The capital stack comes with Madison Realty Capital on the senior loan and Naftali Credit Partners on the mezzanine piece, according to Commercial Observer. Arrow’s in-house team, led by Morris Betesh and including Eli Serebrowski, Alex Bailkin and Matt O’Hanlon, arranged the $125 million package for a joint venture of RJ Capital and Top Rock, per New York Real Estate Journal. The financing closed on December 19, 2025, Commercial Observer reported.

Project size and timeline

The 13-story building is slated to hold 241 condos across roughly 252,000 to 255,000 square feet, according to developer materials and reporting by Multi-Housing News. RJ Capital lists an anticipated completion in the third quarter of 2027, and the new financing is expected to refinance existing debt and cover hard, soft and carry costs through delivery.
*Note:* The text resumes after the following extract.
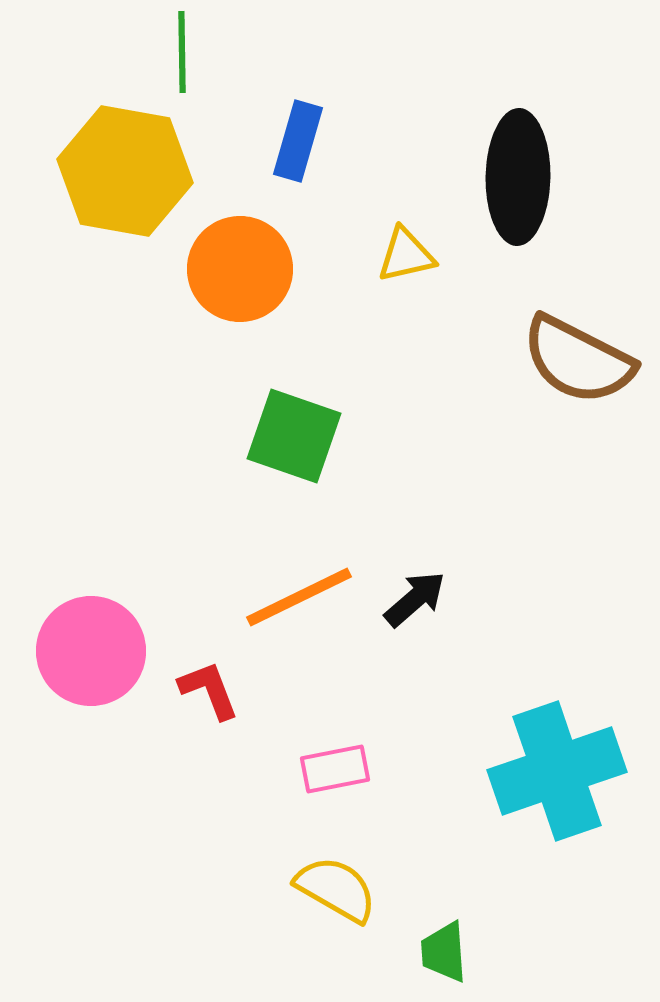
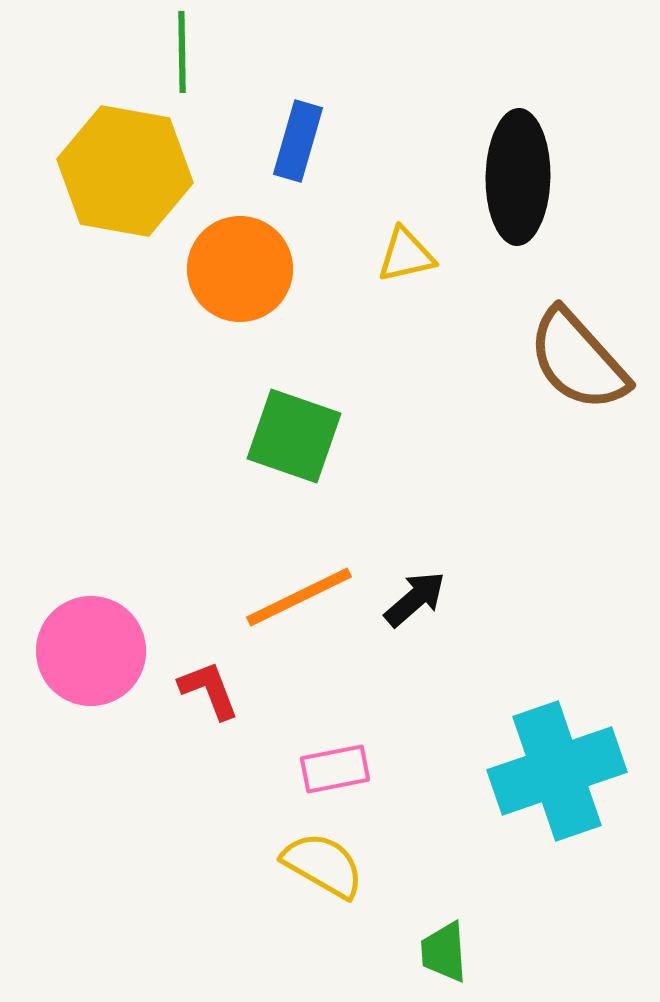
brown semicircle: rotated 21 degrees clockwise
yellow semicircle: moved 13 px left, 24 px up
Renderings show a stepped profile with terraces and floor-to-ceiling windows designed to pull light deep into the floorplates.

Amenities and parking

Plans call for a pool terrace, a landscaped rooftop with private cabanas, a fitness center, resident lounge, game room, business center, children’s room, bike storage and a party room, according to New York Real Estate Journal. The project is also expected to include roughly 100 structured parking spaces built into the footprint of the building rather than surface parking, a detail YIMBY noted. Taken together, the condo and amenities package are set to make the tower one of the larger for-sale offerings in central Queens.

Site history

The development site covers about 32,000 square feet next to the former New Parkway Hospital. A joint venture of RJ Capital, Top Rock and SYU Properties paid $31.7 million for the parcels in 2021, according to The Real Deal. The hospital shut down years ago after regulators revoked its license, leaving a long-vacant property that became a magnet for stalled proposals and neighborhood debate. Developers say the condo plan will finally put the land back to work and bring institutional capital and for-sale housing to that stretch of the parkway.

Developer track record

RJ Capital has been busy in Queens in recent years. The firm delivered the 74-unit BLVD Condominium in Forest Hills in 2021 and the 170-unit Trylon Tower in Rego Park in 2025, according to Multi-Housing News and company records. Industry sources say that track record helped draw Madison Realty Capital and Naftali Credit Partners to the Forest Hills deal. For Top Rock, the project continues a run of borough-focused residential investments.

What it signals

Madison Realty Capital has framed the loan as a bet on continued demand for Queens condo product. The project "underscores our conviction in the strength of the Queens residential market," Josh Zegen said, according to YIMBY. Observers note that replacing earlier bridge debt with this package signals ongoing private-credit appetite for for-sale developments outside Manhattan as the city’s housing market continues to rebalance.

Next steps

Permits and final drawings are still being completed, but sponsors expect construction to move forward this year and are targeting a third-quarter 2027 delivery, according to RJ Capital’s project listing and reporting on the financing. For neighbors who have watched the former hospital parcel sit empty for years, the start of vertical construction would mark a clear shift toward new housing and a busier, more residential corridor along this slice of central Queens.